La idea no es nueva: Palmer la lanzó en 2012 con bombos y platillos, prometiendo un barco que reviviera la elegancia de principios del siglo XX pero con todas las garantías modernas de seguridad. El plan siempre ha sido el mismo: un viaje inaugural siguiendo la ruta legendaria de Southampton (Inglaterra) a Nueva York, con parada en Cherburgo (Francia), tal como ocurrió en 1912… pero sin el final trágico, claro.
¿Por qué tanto retraso? Primero problemas financieros y pleitos con astilleros chinos, luego la pandemia que lo congeló todo. En 2018 parecía que despegaba de nuevo, pero nada. Ahora, en 2024, Palmer reapareció en una conferencia en la Ópera de Sídney diciendo que ya tiene “suficiente plata para construirlo diez veces” y que los retrasos fueron “imprevisibles a nivel global”. Anunció que buscarían astillero en 2024, que la construcción arrancaría en 2025 y que el barco estaría listo para zarpar en junio de 2027.

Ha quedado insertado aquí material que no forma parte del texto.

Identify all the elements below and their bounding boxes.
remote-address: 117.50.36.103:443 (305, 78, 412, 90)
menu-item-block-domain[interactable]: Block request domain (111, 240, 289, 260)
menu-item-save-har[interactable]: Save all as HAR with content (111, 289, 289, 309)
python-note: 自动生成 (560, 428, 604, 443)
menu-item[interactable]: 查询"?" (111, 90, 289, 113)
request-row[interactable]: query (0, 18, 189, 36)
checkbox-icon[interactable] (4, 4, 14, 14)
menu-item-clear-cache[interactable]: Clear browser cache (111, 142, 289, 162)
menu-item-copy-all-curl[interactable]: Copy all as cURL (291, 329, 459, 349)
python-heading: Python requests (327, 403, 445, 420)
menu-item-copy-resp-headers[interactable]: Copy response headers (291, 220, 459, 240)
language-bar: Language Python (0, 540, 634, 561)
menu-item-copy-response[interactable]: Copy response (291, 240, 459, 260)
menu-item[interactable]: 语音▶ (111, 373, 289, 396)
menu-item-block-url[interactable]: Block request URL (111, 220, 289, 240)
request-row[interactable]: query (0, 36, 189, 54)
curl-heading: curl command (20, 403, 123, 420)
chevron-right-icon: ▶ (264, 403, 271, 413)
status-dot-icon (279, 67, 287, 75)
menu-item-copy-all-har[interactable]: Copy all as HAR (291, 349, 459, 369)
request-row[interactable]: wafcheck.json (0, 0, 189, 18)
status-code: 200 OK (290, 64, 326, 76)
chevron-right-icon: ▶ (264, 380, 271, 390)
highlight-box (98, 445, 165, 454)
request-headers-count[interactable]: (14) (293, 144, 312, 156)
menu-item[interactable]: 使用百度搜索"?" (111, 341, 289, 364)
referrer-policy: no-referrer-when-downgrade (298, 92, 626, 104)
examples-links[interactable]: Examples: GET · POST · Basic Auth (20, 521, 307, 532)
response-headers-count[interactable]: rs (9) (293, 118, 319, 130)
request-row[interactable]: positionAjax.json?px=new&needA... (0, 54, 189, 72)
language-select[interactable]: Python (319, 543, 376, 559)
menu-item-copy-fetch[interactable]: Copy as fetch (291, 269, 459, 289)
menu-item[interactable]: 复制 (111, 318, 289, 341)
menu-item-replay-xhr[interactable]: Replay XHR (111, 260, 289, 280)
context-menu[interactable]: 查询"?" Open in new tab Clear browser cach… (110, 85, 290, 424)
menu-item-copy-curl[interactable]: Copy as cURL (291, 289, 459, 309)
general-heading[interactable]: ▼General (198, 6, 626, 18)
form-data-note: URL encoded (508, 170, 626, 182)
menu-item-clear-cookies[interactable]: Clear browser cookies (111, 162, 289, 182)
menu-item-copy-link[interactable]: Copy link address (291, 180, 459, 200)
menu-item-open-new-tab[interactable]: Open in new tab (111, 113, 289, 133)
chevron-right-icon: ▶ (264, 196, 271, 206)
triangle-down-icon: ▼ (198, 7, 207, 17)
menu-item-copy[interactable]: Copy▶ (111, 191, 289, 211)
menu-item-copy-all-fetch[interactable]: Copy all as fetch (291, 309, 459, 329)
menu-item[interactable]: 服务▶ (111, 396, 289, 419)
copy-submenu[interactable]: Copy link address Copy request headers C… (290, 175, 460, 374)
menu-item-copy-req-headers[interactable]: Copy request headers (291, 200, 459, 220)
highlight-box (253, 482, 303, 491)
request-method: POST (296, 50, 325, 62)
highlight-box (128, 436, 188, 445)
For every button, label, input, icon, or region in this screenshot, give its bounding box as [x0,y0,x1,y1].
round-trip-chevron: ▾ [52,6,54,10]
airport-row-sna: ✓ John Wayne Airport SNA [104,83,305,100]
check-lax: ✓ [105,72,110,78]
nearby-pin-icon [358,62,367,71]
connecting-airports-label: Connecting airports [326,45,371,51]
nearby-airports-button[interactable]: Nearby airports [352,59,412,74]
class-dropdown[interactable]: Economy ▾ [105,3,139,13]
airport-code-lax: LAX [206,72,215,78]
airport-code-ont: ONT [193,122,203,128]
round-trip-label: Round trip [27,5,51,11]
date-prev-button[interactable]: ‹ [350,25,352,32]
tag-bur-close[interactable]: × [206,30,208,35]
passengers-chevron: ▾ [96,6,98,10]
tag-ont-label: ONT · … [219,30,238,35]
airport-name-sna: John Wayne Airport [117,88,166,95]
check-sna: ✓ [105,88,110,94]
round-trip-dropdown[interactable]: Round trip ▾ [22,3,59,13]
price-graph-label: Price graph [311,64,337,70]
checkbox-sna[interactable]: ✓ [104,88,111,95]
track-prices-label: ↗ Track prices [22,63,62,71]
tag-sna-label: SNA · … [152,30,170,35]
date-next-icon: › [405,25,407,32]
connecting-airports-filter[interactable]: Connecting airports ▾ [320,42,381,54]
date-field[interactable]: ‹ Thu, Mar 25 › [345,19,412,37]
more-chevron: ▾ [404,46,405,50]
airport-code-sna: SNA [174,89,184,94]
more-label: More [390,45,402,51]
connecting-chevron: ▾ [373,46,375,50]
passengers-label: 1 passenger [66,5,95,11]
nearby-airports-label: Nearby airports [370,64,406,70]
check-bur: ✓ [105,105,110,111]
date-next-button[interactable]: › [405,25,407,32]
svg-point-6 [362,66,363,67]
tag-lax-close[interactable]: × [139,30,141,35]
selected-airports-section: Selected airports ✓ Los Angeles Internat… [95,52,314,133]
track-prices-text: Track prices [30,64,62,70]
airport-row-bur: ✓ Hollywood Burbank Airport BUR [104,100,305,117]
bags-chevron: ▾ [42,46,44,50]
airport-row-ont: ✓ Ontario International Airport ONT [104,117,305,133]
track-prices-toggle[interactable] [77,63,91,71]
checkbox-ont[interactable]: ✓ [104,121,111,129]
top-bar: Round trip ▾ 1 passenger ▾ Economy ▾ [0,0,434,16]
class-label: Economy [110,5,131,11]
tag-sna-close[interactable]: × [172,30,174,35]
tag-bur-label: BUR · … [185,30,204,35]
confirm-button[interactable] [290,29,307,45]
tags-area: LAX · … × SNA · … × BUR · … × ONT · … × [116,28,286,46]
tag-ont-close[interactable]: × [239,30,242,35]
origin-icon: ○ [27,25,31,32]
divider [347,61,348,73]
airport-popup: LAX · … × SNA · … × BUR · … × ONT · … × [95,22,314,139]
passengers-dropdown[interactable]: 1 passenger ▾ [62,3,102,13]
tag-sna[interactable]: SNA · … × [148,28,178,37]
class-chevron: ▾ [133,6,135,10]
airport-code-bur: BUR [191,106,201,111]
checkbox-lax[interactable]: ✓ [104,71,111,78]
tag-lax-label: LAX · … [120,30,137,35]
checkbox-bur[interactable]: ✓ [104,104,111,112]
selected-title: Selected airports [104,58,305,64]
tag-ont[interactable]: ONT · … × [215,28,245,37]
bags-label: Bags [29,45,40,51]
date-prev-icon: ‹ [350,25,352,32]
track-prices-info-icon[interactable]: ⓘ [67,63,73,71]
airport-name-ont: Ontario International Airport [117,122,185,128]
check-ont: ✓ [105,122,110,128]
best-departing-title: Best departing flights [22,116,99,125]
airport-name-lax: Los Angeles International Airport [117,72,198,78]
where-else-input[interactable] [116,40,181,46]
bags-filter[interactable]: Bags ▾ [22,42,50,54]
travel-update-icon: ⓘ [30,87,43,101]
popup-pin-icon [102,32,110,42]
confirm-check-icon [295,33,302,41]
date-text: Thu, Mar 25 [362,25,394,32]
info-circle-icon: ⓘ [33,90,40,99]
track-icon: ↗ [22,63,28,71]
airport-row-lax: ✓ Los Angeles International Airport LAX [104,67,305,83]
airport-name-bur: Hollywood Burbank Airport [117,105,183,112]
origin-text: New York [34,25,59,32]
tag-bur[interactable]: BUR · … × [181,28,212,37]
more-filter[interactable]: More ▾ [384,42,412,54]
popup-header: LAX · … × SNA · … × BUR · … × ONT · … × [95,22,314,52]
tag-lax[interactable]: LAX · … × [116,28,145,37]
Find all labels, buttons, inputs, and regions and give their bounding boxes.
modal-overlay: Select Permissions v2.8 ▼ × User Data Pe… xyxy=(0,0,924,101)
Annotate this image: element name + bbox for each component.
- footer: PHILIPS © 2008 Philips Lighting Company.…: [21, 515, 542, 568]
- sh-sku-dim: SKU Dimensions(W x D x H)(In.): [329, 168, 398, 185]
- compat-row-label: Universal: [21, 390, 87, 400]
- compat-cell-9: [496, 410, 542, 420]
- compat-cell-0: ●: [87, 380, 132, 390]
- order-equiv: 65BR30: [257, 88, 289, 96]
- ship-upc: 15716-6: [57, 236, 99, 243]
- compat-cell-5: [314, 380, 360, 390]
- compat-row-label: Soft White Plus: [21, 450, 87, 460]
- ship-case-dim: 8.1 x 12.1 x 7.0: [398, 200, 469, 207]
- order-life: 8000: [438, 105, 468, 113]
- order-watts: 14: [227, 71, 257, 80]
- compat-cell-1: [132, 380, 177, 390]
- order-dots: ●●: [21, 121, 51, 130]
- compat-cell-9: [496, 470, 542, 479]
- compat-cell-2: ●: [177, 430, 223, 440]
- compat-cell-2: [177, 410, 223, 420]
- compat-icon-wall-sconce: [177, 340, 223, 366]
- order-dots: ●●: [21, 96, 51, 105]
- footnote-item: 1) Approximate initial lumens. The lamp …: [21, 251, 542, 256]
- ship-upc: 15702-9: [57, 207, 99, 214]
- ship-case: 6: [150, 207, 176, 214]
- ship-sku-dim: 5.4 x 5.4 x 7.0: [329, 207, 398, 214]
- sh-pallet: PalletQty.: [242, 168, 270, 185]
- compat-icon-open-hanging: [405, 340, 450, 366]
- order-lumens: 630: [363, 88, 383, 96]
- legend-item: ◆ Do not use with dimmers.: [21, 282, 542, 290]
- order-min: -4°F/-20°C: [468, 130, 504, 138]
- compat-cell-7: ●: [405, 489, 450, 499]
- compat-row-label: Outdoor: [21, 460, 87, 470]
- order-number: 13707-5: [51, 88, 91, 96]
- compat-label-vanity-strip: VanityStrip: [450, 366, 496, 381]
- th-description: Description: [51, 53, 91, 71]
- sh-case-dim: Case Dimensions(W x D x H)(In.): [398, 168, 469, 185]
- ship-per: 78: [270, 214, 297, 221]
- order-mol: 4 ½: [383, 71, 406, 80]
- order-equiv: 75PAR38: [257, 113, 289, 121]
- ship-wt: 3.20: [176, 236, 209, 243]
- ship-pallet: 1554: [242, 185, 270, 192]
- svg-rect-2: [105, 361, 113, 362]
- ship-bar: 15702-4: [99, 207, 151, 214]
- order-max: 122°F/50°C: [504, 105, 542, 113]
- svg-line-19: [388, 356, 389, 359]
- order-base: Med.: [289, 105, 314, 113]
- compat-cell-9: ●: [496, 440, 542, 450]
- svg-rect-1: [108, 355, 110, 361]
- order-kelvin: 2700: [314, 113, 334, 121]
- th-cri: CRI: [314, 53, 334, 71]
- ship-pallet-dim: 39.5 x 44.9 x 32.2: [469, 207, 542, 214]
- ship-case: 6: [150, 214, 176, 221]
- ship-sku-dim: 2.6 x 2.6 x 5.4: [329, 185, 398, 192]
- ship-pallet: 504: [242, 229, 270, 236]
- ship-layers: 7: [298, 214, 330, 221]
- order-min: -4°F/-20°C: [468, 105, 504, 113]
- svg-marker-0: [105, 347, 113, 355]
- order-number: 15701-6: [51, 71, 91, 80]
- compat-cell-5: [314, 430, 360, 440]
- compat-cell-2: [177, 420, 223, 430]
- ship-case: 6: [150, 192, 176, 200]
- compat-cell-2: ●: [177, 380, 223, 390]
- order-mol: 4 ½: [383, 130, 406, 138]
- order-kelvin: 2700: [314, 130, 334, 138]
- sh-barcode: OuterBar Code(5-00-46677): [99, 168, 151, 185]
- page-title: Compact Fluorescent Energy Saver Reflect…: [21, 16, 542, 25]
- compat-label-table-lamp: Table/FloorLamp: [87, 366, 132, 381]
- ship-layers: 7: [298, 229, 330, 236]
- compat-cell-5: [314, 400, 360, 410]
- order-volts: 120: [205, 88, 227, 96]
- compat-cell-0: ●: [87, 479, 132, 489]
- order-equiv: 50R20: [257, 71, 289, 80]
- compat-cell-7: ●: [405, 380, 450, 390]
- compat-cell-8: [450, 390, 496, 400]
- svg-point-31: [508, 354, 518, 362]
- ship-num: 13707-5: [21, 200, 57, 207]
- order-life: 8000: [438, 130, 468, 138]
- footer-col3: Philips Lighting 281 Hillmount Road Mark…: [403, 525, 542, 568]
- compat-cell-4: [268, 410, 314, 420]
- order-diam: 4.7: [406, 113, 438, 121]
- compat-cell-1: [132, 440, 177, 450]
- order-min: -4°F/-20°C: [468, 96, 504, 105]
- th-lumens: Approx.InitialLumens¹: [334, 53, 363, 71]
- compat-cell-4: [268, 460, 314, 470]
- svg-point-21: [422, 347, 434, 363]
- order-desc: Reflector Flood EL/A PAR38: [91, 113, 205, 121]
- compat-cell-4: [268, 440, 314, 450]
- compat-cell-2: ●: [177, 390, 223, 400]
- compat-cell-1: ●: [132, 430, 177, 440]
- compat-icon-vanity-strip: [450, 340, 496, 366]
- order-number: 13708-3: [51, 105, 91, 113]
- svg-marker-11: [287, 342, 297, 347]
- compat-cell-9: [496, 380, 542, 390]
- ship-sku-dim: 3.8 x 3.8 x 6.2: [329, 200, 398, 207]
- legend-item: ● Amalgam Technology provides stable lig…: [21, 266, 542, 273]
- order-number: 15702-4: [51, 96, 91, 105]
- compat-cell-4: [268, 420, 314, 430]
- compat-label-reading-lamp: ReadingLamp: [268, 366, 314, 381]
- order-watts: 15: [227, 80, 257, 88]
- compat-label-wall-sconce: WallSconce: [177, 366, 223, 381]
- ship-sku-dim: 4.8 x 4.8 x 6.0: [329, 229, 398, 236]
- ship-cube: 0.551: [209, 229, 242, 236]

En la web oficial de Blue Star Line el mensaje es optimista: “Hemos vuelto a conectar con socios para hacer realidad el sueño del Titanic II. Que comience el viaje”, dice Palmer. Hablan de recrear detalles icónicos como la gran escalera, el Café Parisien y el puente de mando original, pero con casco de acero soldado, botes salvavidas para todos, sistemas de navegación actuales y capacidad para unos 2,400 pasajeros más tripulación.
Sin embargo, no todo es color de rosa. Hay escepticismo por todos lados. Hasta ahora no hay astillero confirmado, la construcción no ha empezado (ni siquiera se puso la quilla), y el histórico Harland & Wolff —los que construyeron el original— rechazaron una oferta de Palmer para rescatarlos. Algunos sitios especializados en cruceros y foros lo llaman “el proyecto zombie”: revive cada cierto tiempo, pero nunca termina de materializarse.
Palmer insiste en que esta vez va en serio y que el costo rondará entre 500 y 1,000 millones de dólares. Los fans del Titanic histórico lo ven con una mezcla de curiosidad y morbo; otros piensan que es solo otra movida publicitaria del excéntrico magnate.